• [AIM OF THE EXERCISE]
The expected answer comprises all lines from the entries that contain the string "schrijft".

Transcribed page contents
· · · ·
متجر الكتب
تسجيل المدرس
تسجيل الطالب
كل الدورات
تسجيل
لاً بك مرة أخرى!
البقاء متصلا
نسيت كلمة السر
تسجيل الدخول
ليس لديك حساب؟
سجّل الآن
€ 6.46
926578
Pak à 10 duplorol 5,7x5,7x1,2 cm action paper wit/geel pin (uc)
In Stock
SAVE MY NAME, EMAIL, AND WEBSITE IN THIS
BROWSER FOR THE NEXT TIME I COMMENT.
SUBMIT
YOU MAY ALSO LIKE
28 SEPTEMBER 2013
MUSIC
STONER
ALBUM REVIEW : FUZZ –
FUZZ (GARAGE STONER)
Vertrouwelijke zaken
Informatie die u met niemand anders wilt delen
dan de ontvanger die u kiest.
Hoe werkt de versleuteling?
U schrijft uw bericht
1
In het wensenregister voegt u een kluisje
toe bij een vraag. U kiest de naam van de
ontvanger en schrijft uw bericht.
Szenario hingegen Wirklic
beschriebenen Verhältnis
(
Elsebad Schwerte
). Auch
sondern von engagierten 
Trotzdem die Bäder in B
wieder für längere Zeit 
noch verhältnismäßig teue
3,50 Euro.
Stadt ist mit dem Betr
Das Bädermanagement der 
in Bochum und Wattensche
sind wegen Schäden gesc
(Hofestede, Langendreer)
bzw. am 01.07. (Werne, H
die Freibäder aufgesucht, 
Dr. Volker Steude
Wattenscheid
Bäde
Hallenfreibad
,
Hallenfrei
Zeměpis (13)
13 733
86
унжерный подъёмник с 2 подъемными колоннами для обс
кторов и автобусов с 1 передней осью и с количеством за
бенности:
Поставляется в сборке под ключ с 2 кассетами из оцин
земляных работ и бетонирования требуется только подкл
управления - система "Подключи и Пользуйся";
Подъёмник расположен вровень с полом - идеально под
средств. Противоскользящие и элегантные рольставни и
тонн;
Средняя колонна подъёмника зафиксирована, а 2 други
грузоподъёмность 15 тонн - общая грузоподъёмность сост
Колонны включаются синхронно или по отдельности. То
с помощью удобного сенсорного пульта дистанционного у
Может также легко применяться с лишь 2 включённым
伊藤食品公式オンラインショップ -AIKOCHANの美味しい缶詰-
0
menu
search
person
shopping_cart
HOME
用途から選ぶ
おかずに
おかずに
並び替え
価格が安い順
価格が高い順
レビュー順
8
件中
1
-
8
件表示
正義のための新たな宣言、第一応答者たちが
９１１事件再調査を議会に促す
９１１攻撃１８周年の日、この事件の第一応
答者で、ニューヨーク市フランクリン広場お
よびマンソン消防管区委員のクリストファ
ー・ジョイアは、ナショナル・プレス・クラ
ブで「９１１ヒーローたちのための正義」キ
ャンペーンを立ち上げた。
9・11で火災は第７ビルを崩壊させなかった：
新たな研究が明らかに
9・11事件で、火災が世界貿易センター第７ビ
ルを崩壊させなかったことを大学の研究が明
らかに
· · · ·
• [ANSWER SECTION]
U schrijft uw bericht
ontvanger en schrijft uw bericht.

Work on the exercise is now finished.